EUR/JPY is trading higher on Friday, staging a modest rebound after touching its lowest level since September 9 in the previous session. The pair is last seen near 173.00, supported by broad Yen weakness amid political uncertainty and soft domestic data.
Yen under pressure from politics and labor market signals
The Japanese Yen continues to face selling pressure against major peers as investors focus on the Liberal Democratic Party’s leadership election this weekend, which will effectively determine the country’s next prime minister. The political transition adds uncertainty at a time when economic signals are softening.
Japan’s unemployment rate rose to 2.6% in August from 2.3% in July, overshooting expectations of 2.4%. The uptick reinforces signs of cooling in the labor market, further weighing on sentiment toward the Yen.
Euro gains capped by weak Eurozone data
The Euro’s upside remains limited as fresh data from the Eurozone proved underwhelming. The HCOB Composite PMI for September ticked up to 51.2 from 51.0 in August, matching expectations. Services PMI improved to 51.3 from 50.5 but came in just below forecasts of 51.4.

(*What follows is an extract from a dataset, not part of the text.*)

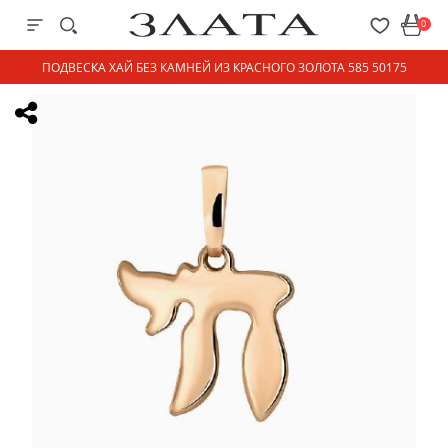
0
ПОДВЕСКА ХАЙ БЕЗ КАМНЕЙ ИЗ КРАСНОГО ЗОЛОТА 585 50175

In addition, Eurozone Producer Prices fell 0.3% MoM in August, worse than the expected 0.1% decline, while July had posted a 0.3% increase. On a yearly basis, PPI dropped -0.6% YoY, below expectations for a 0.4% fall and sharply lower than July’s 0.2% gain. The weak inflation data adds to evidence of subdued price pressures, limiting the Euro’s ability to extend gains.
BoJ outlook in focus
Bank of Japan Governor Kazuo Ueda struck a cautiously hawkish tone in a speech on Friday, signaling the central bank remains prepared to raise rates if the economic and inflation outlook justify it. However, he also acknowledged global headwinds, including softening US labor market trends and tariff-related risks, which could slow corporate wage growth and complicate the timing of further policy adjustments.